Imagine yourself as a criminal investigator. You've been tasked with searching through thousands of subpoenaed email messages for the purpose of finding evidence of fraud. What tools could you use to do your job? In this course, based on content from Matthew Russell's book, "Mining the Social Web" (O'Reilly Media), you'll learn how to forensically examine large email data sets. Designed for learners with basic Python experience, the course explains the structure of email messages, deciphers the meanings in email metadata, and shows you how to use pandas — Python's data analysis library – to organize, manipulate, and query email data. Bonus: You get to practice your detective skills on an email data set used in a real U.S. criminal investigation (i.e., the 2001 Enron fraud case).

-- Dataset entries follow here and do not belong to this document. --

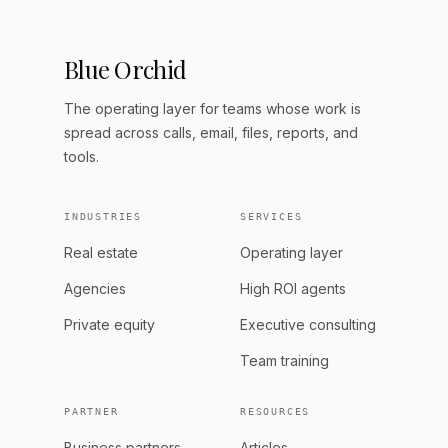
Blue Orchid
The operating layer for teams whose work is
spread across calls, email, files, reports, and
tools.
INDUSTRIES
SERVICES
Real estate
Operating layer
Agencies
High ROI agents
Private equity
Executive consulting
Team training
PARTNER
RESOURCES
Business partners
Articles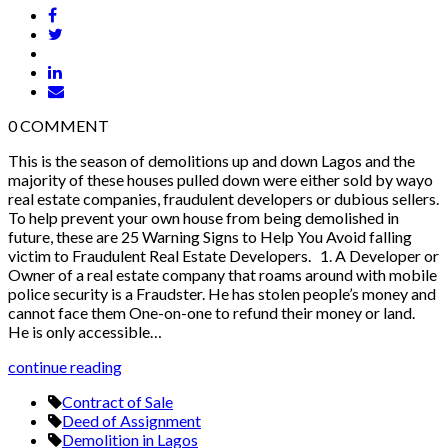
0
COMMENT
This is the season of demolitions up and down Lagos and the
majority of these houses pulled down were either sold by wayo
real estate companies, fraudulent developers or dubious sellers.
To help prevent your own house from being demolished in
future, these are 25 Warning Signs to Help You Avoid falling
victim to Fraudulent Real Estate Developers. 1. A Developer or
Owner of a real estate company that roams around with mobile
police security is a Fraudster. He has stolen people’s money and
cannot face them One-on-one to refund their money or land.
He is only accessible…
continue reading
Contract of Sale
Deed of Assignment
Demolition in Lagos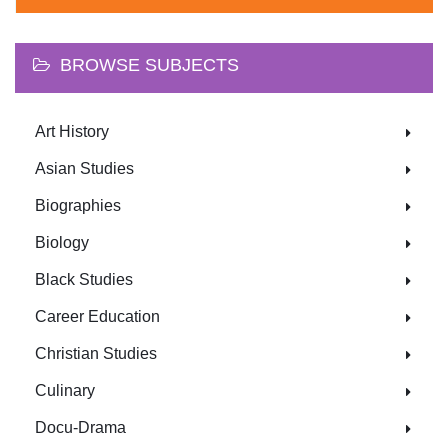
BROWSE SUBJECTS
Art History
Asian Studies
Biographies
Biology
Black Studies
Career Education
Christian Studies
Culinary
Docu-Drama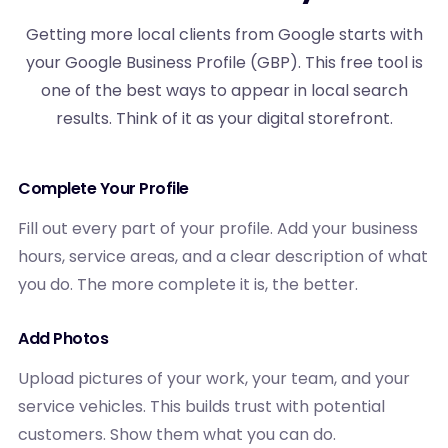
Getting more local clients from Google starts with
your Google Business Profile (GBP). This free tool is
one of the best ways to appear in local search
results. Think of it as your digital storefront.
Complete Your Profile
Fill out every part of your profile. Add your business
hours, service areas, and a clear description of what
you do. The more complete it is, the better.
Add Photos
Upload pictures of your work, your team, and your
service vehicles. This builds trust with potential
customers. Show them what you can do.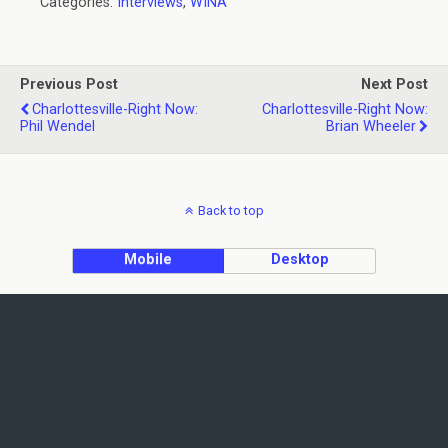
Categories:
Interviews
,
WINA
Previous Post
Next Post
Charlottesville-Right Now:
Charlottesville-Right Now:
Phil Wendel
Brian Wheeler
Back to top
Mobile
Desktop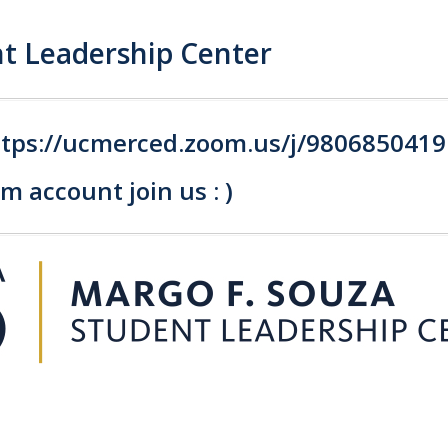
t Leadership Center
ttps://ucmerced.zoom.us/j/980685041
 account join us : )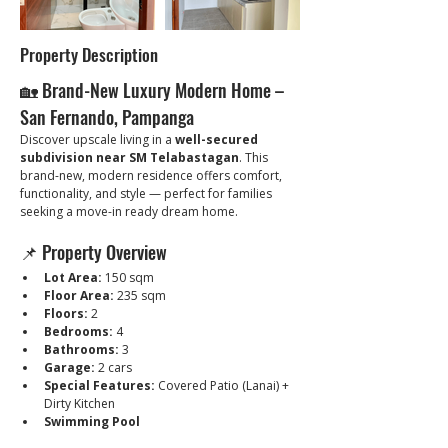
Property Description
🏡 Brand-New Luxury Modern Home – 
San Fernando, Pampanga
Discover upscale living in a 
well-secured 
subdivision near SM Telabastagan
. This 
brand-new, modern residence offers comfort, 
functionality, and style — perfect for families 
seeking a move-in ready dream home.
📌 Property Overview
Lot Area:
 150 sqm
Floor Area:
 235 sqm
Floors:
 2
Bedrooms:
 4
Bathrooms:
 3
Garage:
 2 cars
Special Features:
 Covered Patio (Lanai) + 
Dirty Kitchen
Swimming Pool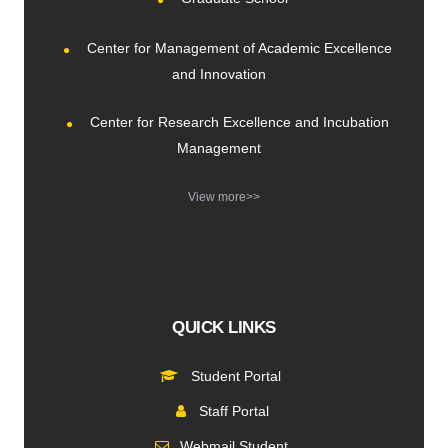
Center for Management of Academic Excellence
and Innovation
Center for Research Excellence and Incubation
Management
View more>>
QUICK LINKS
Student Portal
Staff Portal
Webmail Student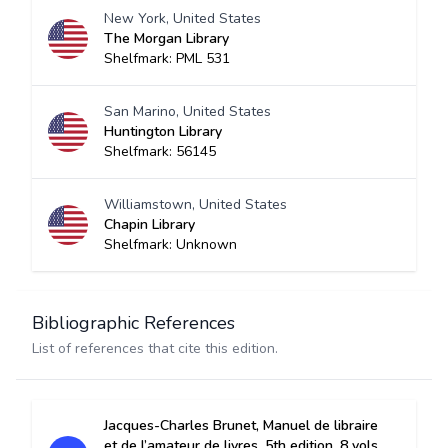
New York, United States
The Morgan Library
Shelfmark: PML 531
San Marino, United States
Huntington Library
Shelfmark: 56145
Williamstown, United States
Chapin Library
Shelfmark: Unknown
Bibliographic References
List of references that cite this edition.
Jacques-Charles Brunet, Manuel de libraire
et de l’amateur de livres, 5th edition, 8 vols.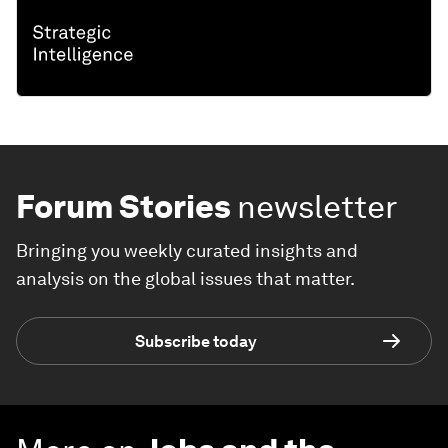
Forum Stories
newsletter
Bringing you weekly curated insights and
analysis on the global issues that matter.
Subscribe today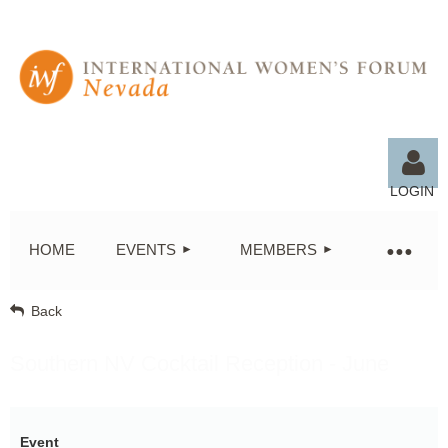
LOGIN
HOME
EVENTS
MEMBERS
Back
Log in
Southern NV Cocktail Reception - June
Event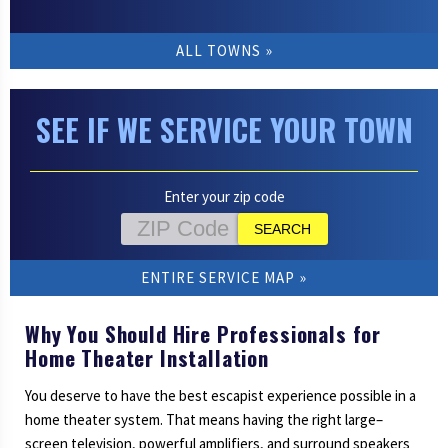
ALL TOWNS
SEE IF WE SERVICE YOUR TOWN
Enter your zip code
ENTIRE SERVICE MAP
Why You Should Hire Professionals for
Home Theater Installation
You deserve to have the best escapist experience possible in a
home theater system. That means having the right large–
screen television, powerful amplifiers, and surround speakers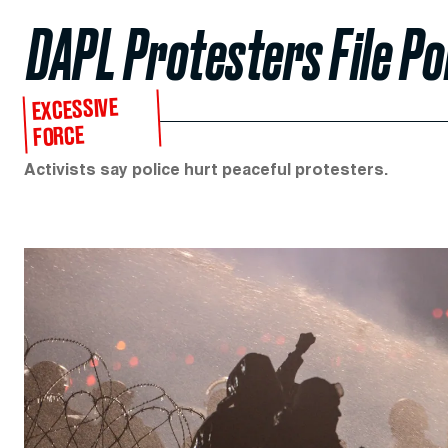
DAPL Protesters File Po
EXCESSIVE
FORCE
Activists say police hurt peaceful protesters.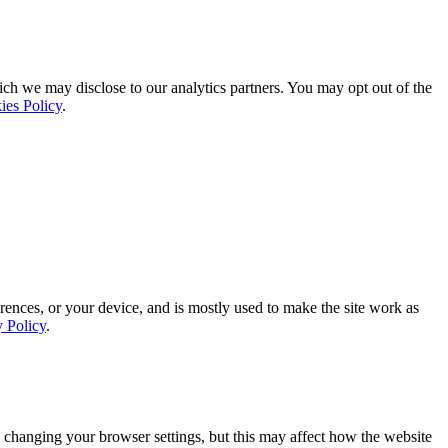
ich we may disclose to our analytics partners. You may opt out of the
ies Policy
.
rences, or your device, and is mostly used to make the site work as
y Policy
.
 changing your browser settings, but this may affect how the website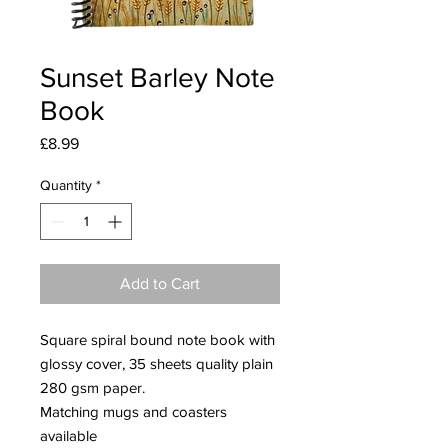
Sunset Barley Note
Book
Price
£8.99
Quantity
*
Add to Cart
Square spiral bound note book with
glossy cover, 35 sheets quality plain
280 gsm paper.
Matching mugs and coasters
available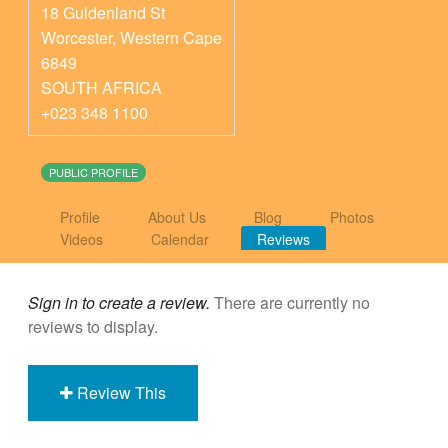
18 Guldenland St
Worcester
,
Western Cape
6849
SOUTH AFRICA
+023 348 1100
PUBLIC PROFILE
Profile
About Us
Blog
Photos
Videos
Calendar
Reviews
Sign in to create a review.
There are currently no
reviews to display.
Review This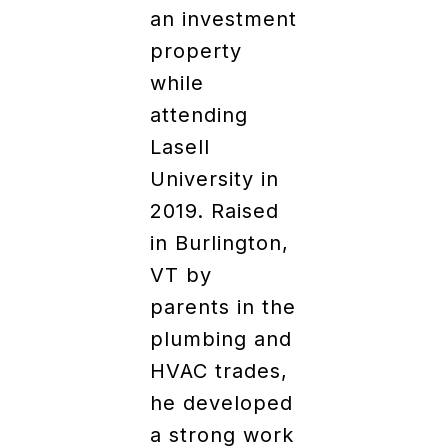
an investment
property
while
attending
Lasell
University in
2019. Raised
in Burlington,
VT by
parents in the
plumbing and
HVAC trades,
he developed
a strong work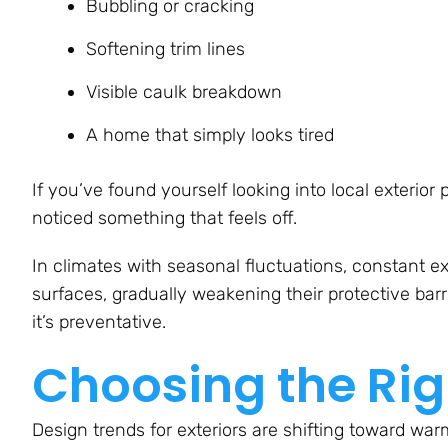
Bubbling or cracking
Softening trim lines
Visible caulk breakdown
A home that simply looks tired
If you’ve found yourself looking into local exterior
noticed something that feels off.
In climates with seasonal fluctuations, constant e
surfaces, gradually weakening their protective barrie
it’s preventative.
Choosing the Rig
Design trends for exteriors are shifting toward war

- Gain experience using a data mining toolset to forensically analyze email messages
- Understand email metadata and the structure of email messages
- Discover how to visualize email patterns such as who sent or received the most email
- Pick up the ability to quickly search for key terms in large volumes of email messages
- Learn how to use a pandas DataFrame to perform queries and manipulate data
After completing his PhD in astrophysics, Mikhail Klassen transitioned to data science and refined his expertise in data mining, data analysis, and machine learning. He's now the Chief Data Scientist for Paladin: Paradigm Knowledge Solutions in Montreal, where he combines data mining and artificial intelligence to deliver personalized training for the aerospace industry.